[Beowulf] Re: GPU boards and cluster servers.
Prentice Bisbal
prentice at ias.edu
Tue Sep 9 12:38:38 PDT 2008
Robert G. Brown wrote:
> On Mon, 8 Sep 2008, Greg Lindahl wrote:
>
>> On Mon, Sep 08, 2008 at 02:58:36PM -0400, Prentice Bisbal wrote:
>>
>>> I think these trends have more to do with the cheap cost of Dell
>>> Hardware and Dell's sales force and marketing to upper management than
>>> they do with any technical advantages Dell has over the competition.
>>
>> I was involved in the top 2 Dell systems in the UK. Both were
>> competetive bids, with a cluster integrator other than Dell, and Dell
>> hardware. So no, marketing wasn't a big driver, but low cost was.
>
> And there's nothing wrong with that. One thing that is appealing about
> Dells in any professional operation is that they usually come with hot
> and cold running service, pay for what you need. If I buy e.g. a Dell
> laptop (as I have for six or seven years now) I pay a single, easily
> budgeted price and if it breaks (as it has six or seven times now over
> the years -- I USE my laptop, run hard and put up wet), a nice man comes
> to my house and fixes it on the spot, sitting at my dining room table.

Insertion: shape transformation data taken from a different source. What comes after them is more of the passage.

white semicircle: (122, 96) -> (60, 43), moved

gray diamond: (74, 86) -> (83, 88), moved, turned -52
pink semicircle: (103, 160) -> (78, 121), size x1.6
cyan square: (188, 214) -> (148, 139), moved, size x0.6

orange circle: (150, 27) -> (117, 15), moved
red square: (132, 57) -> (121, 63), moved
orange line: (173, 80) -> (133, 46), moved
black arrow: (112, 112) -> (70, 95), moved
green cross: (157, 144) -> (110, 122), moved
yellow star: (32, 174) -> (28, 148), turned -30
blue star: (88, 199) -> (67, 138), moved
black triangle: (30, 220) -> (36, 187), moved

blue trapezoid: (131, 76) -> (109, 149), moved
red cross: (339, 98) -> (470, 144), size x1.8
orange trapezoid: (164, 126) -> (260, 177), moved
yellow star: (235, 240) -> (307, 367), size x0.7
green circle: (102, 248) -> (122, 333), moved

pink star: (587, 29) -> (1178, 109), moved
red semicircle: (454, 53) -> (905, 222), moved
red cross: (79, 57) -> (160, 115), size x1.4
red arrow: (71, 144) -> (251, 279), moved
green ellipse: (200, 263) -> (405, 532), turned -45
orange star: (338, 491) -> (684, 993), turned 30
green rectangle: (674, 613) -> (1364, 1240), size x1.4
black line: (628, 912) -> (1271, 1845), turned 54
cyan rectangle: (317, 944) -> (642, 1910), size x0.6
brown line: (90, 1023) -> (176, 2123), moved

> Nearly anywhere else I could by a laptop leaves me with depot repair or
> worse.
>
> They provide similar levels of coverage on server/cluster systems. This
> can in turn let you prebudget all maintainance costs at the time of
> original purchase and be CERTAIN that your cluster or server room will
> not require additional emergency repair funds for the next 3-4 years,
> the expected useful life of the hardware anyway. It also saves you
> tremendously on your OWN opportunity cost time if something breaks as a
> phone call is a lot cheaper than slogging down to the server room,
> pulling a box, benching it, and messing with it for a few hours to
> figure out which part has gone bad. At the very least the "few hours"

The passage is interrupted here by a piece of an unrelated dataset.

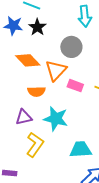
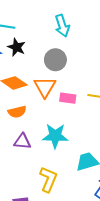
orange semicircle: (36, 91) -> (17, 112), moved
purple triangle: (24, 117) -> (22, 141), turned 30
yellow L-shape: (35, 145) -> (48, 179), moved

> part can be relegated to somebody else.
>
My experience with tech support from Dell and other large vendors is
contradictory to yours. Even when I have "on-site" support, they will
not send out an on-site technician until the problem has been accurately
pinpointed through phone support, so they know what hardware to ship.
Most recently, I had a Dell PowerEdge something-or-other that wouldn't
bootup - it was competely dead. The phone technician had me on the phone
for several hours diagnosing the problem, and LONG after my day normally
ends. I asked the phone technician to just send out an on-site
technician repeatedly (and pointed out that we are PAYING for that
service), and he refused.
After finally diagnosing the problem, the phone support then scheduled a
technician to come out with a new PERC card and motherboard to replace
one or both of them. At that point, they could have skipped the on-site
technician and let me replace those parts myself. When the technician
showed up a couple days later, he was in and out in less than an hour.
Again, I'm not picking on Dell specifically. I've seen this behavior
with other large vendors. My point is that "on-site support" usually
isn't always, so don't believe the hype.